No, not a tale, rather a reflection.
Our physics commentator Rob Sheldon writes to reflect on the many meanings of the word “function” in biology:
If I recall correctly, the original definition of “functional” was whether that piece of DNA was turned into a protein, which depended on finding a “start” and a “stop” codon. The Human Genome Project reported that some 90% of the human genome didn’t have these “start/stop” features, and hence was “non-functional”.
a) However, there was extensive editing of RNA in the “spliceosome” with the removal of introns and customization of proteins such that one “start/stop” strand of DNA could make 100 distinct proteins. So the first piece of news is that the mapping is “one to many”.
b) Since the function of start/stop was to tell the DNA polymerase where to start/stop reading, then the fact that the “spliceosome” is spitting out chunks of RNA totally indiscriminately of start/stop codons, means that start/stop is not a good way to characterize functional DNA. Some pieces were still being transcribed into protein without these markers.
So that led to the second method of defining “functional”. Let’s cut out that piece of DNA using CRISPR (or more likely, blocking it with a small anti-sense RNA fragment). Is the edited critter still viable after that DNA is rendered inoperable?

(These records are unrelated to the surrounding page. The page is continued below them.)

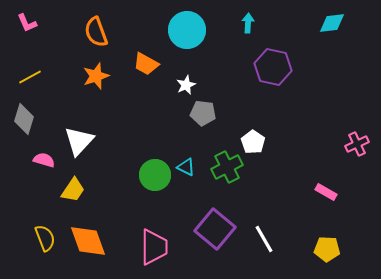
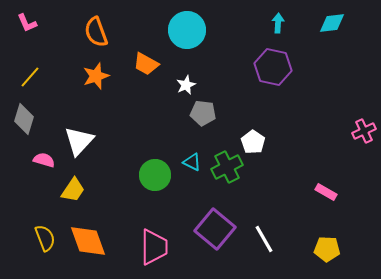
cyan arrow: moved 30 px right
yellow line: rotated 20 degrees counterclockwise
pink cross: moved 7 px right, 13 px up
cyan triangle: moved 6 px right, 5 px up
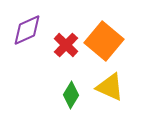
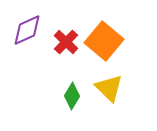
red cross: moved 3 px up
yellow triangle: moved 1 px left, 1 px down; rotated 20 degrees clockwise
green diamond: moved 1 px right, 1 px down
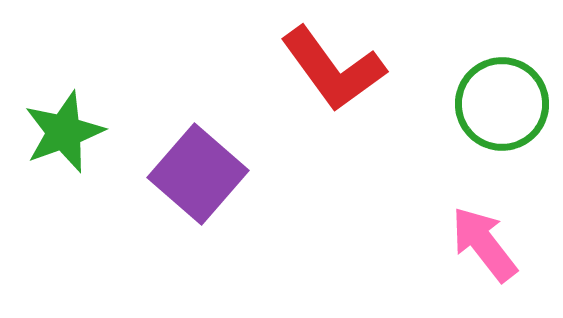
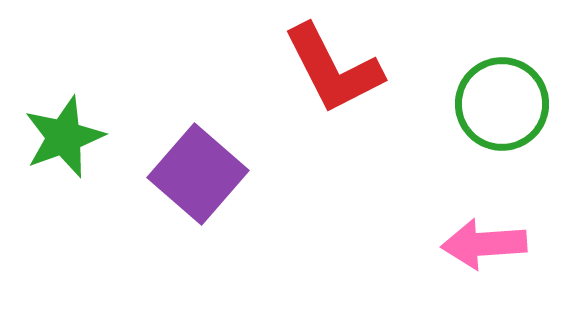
red L-shape: rotated 9 degrees clockwise
green star: moved 5 px down
pink arrow: rotated 56 degrees counterclockwise
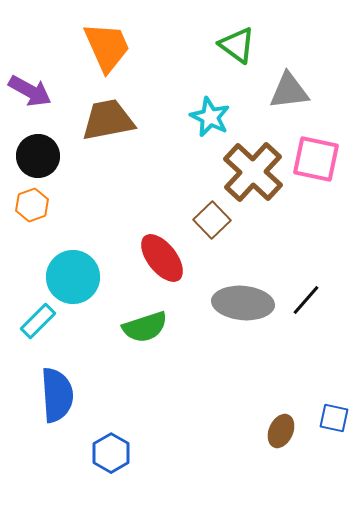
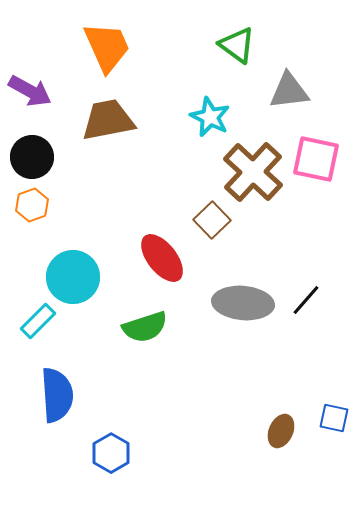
black circle: moved 6 px left, 1 px down
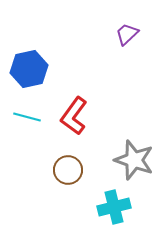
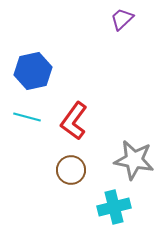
purple trapezoid: moved 5 px left, 15 px up
blue hexagon: moved 4 px right, 2 px down
red L-shape: moved 5 px down
gray star: rotated 9 degrees counterclockwise
brown circle: moved 3 px right
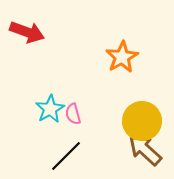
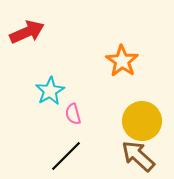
red arrow: rotated 44 degrees counterclockwise
orange star: moved 4 px down; rotated 8 degrees counterclockwise
cyan star: moved 18 px up
brown arrow: moved 7 px left, 6 px down
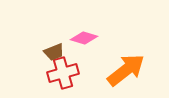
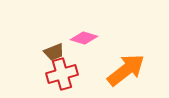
red cross: moved 1 px left, 1 px down
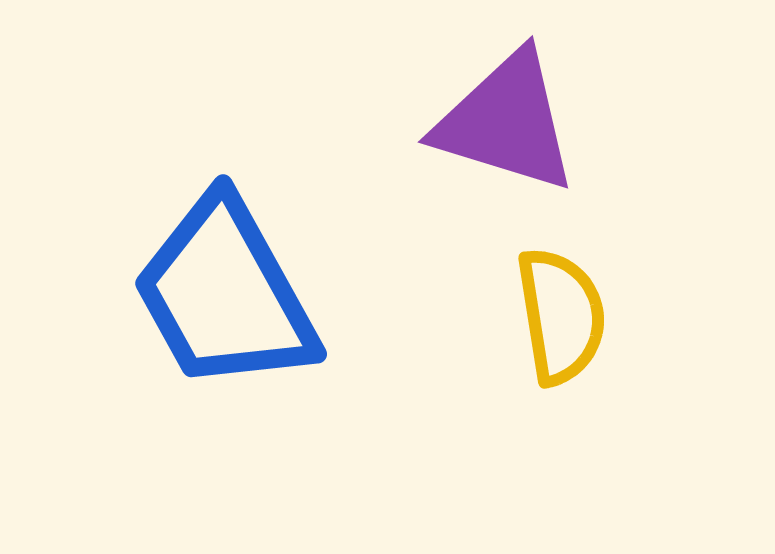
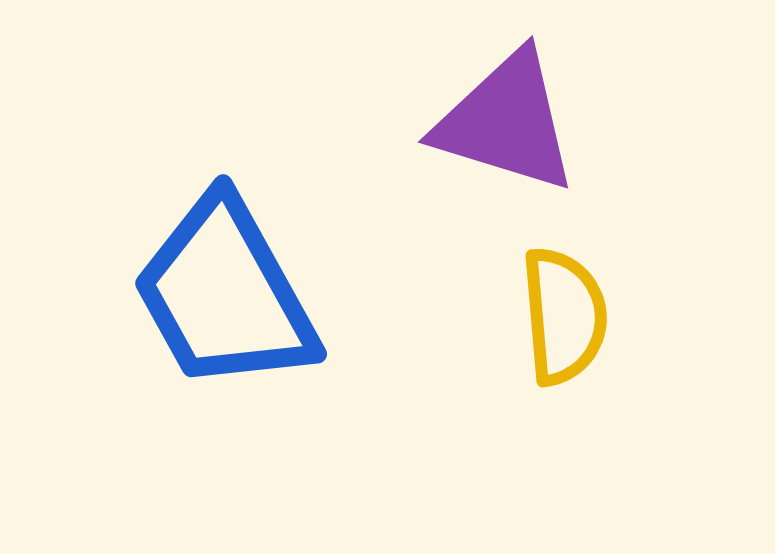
yellow semicircle: moved 3 px right; rotated 4 degrees clockwise
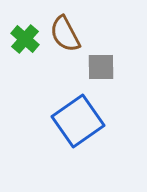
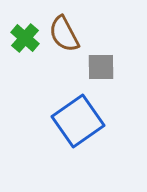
brown semicircle: moved 1 px left
green cross: moved 1 px up
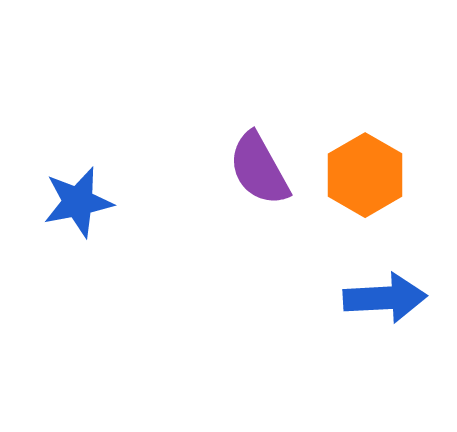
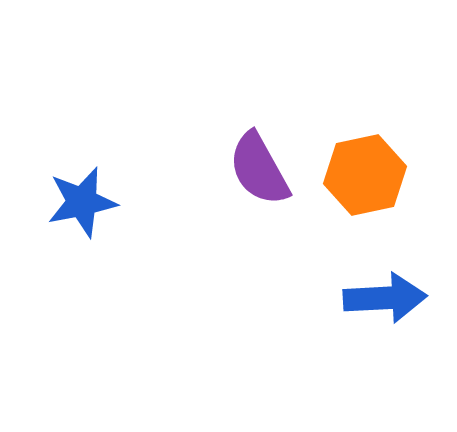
orange hexagon: rotated 18 degrees clockwise
blue star: moved 4 px right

c) Again, a person is “still viable” without legs, just not very competitive. So what exactly does viable mean? If a bacterium lives for 2 weeks but doesn’t reproduce, is it viable? If a bacterium lives indefinitely in a Petri dish but dies when injected into a host, is that viable? If a bacterium lives in a host but dies when the host runs a fever, is that viable?
So we are back to not really knowing when something is functional or not.

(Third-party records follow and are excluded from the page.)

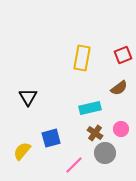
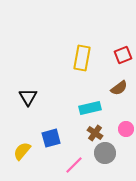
pink circle: moved 5 px right
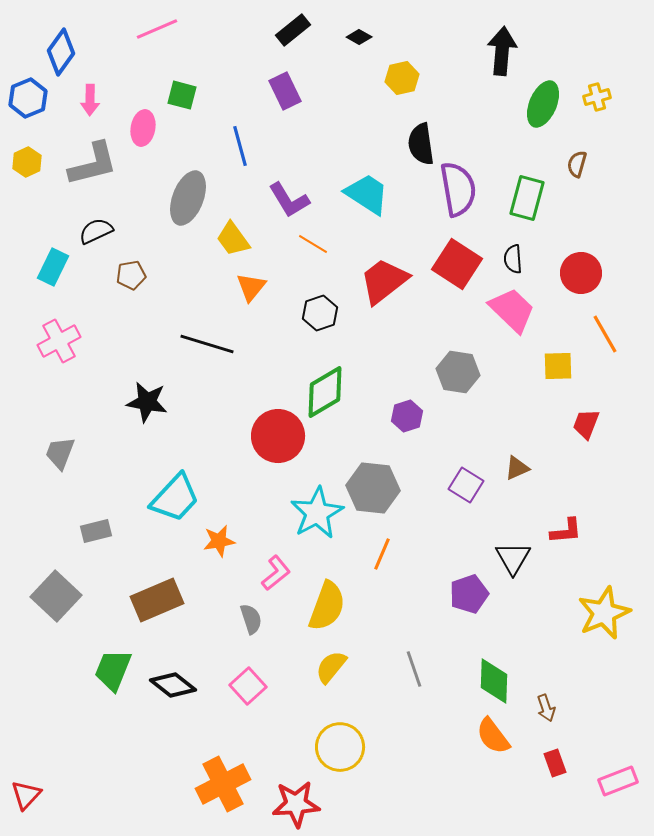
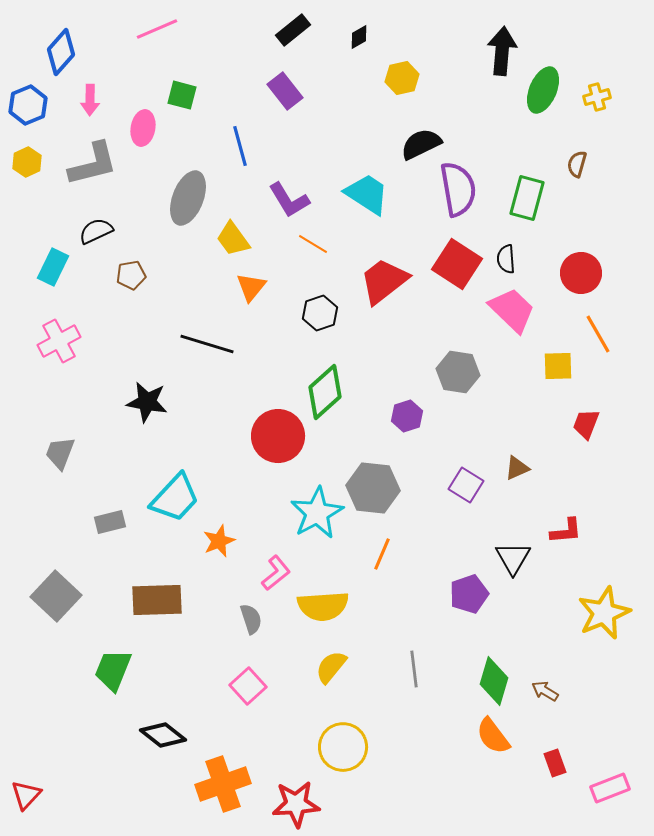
black diamond at (359, 37): rotated 60 degrees counterclockwise
blue diamond at (61, 52): rotated 6 degrees clockwise
purple rectangle at (285, 91): rotated 12 degrees counterclockwise
blue hexagon at (28, 98): moved 7 px down
green ellipse at (543, 104): moved 14 px up
black semicircle at (421, 144): rotated 72 degrees clockwise
black semicircle at (513, 259): moved 7 px left
orange line at (605, 334): moved 7 px left
green diamond at (325, 392): rotated 12 degrees counterclockwise
gray rectangle at (96, 531): moved 14 px right, 9 px up
orange star at (219, 541): rotated 12 degrees counterclockwise
brown rectangle at (157, 600): rotated 21 degrees clockwise
yellow semicircle at (327, 606): moved 4 px left; rotated 66 degrees clockwise
gray line at (414, 669): rotated 12 degrees clockwise
green diamond at (494, 681): rotated 15 degrees clockwise
black diamond at (173, 685): moved 10 px left, 50 px down
brown arrow at (546, 708): moved 1 px left, 17 px up; rotated 140 degrees clockwise
yellow circle at (340, 747): moved 3 px right
pink rectangle at (618, 781): moved 8 px left, 7 px down
orange cross at (223, 784): rotated 8 degrees clockwise
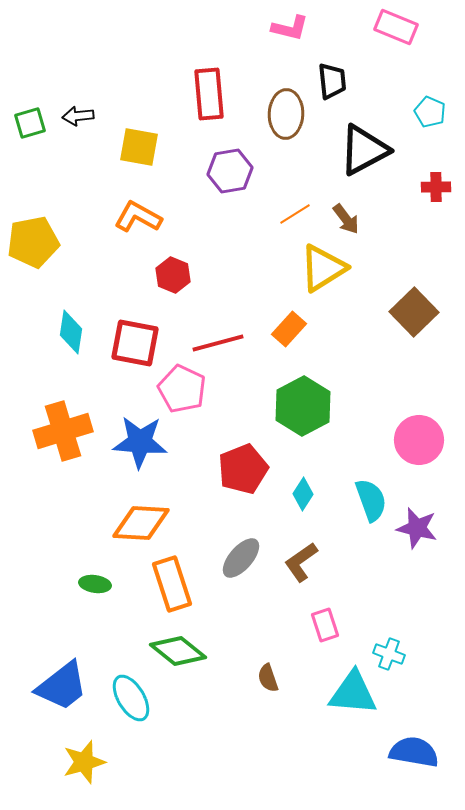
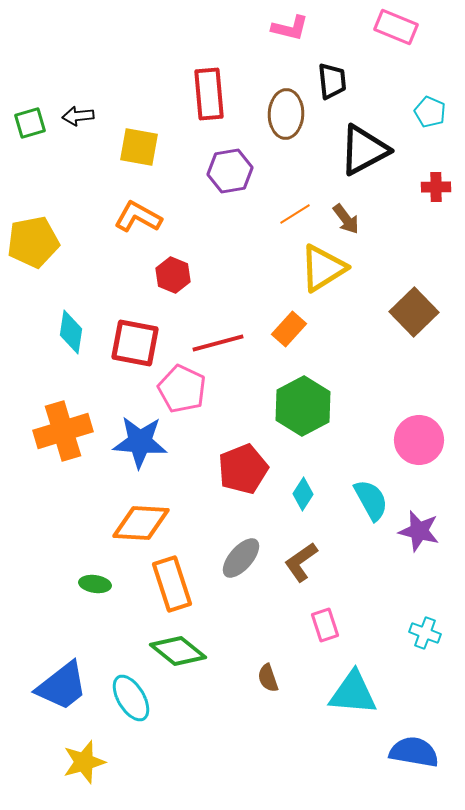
cyan semicircle at (371, 500): rotated 9 degrees counterclockwise
purple star at (417, 528): moved 2 px right, 3 px down
cyan cross at (389, 654): moved 36 px right, 21 px up
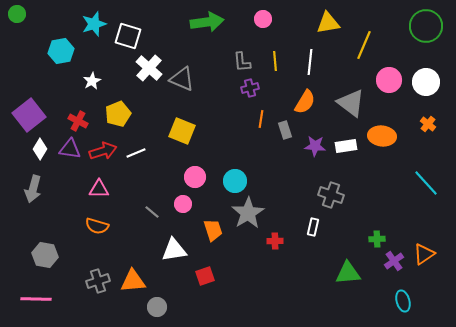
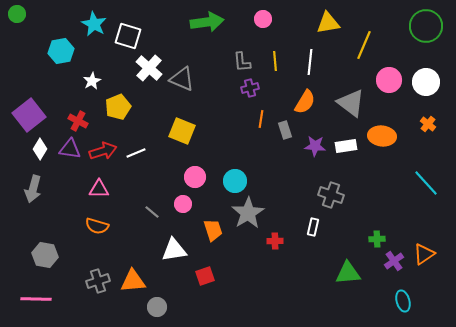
cyan star at (94, 24): rotated 25 degrees counterclockwise
yellow pentagon at (118, 114): moved 7 px up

So that led to a third method of defining “functional”. Let’s see if there are any protein strands in the organism that are derived from that piece of DNA.
d) But then we discovered that RNA does a million other things — it builds the ribosome, it brings in marked amino acids, it regulates transcription, it carries information outside the cell. Just because a piece of DNA isn’t converted to protein doesn’t mean that it has no function.
So we are up to our fourth method of defining “functional”. If that DNA is turned into RNA then it is functional.
e) That’s where ENCODE comes in and says that 80% and more of the DNA is converted to RNA, which is where Dan Graur loses it and starts ranting about creationists and TV sets. He builds a toy population genetics model and says that 80% destroys his model, and therefore the data is wrong. (No, he isn’t unique, all theorists harbor dark thoughts about experimentalists.)
f) But as experimentalists showed all the new things RNA does, Dan’s model gets less and less compelling. For one example, a piece of “junk DNA” was found to regulate cancer. When that junk DNA was removed, the organism died early of cancer. It was viable, just not competitive.
My analogy is that DNA is like a tool box. Just because we don’t have a hammer in our hand all day, doesn’t mean that the hammer is junk. When you need a hammer, a screwdriver just won’t do. I’ve used pipe wrenches as a hammer in a pinch, but I’ll tell you, it was ugly. My brother spent ten years as a truck mechanic, and as he would gladly tell you, he was often hired because of his toolbox.
So why should the genome be any different? Shouldn’t the default be that if some item is found in his toolbox, it has a function? Why is Dan Graur so adamant to tell my brother that his toolbox is full of junk? Whose reputation is he spitting on anyway?
Dan Graur had announced in 2014 that he didn’t “do politeness” on this topic so maybe forewarned is forearmed.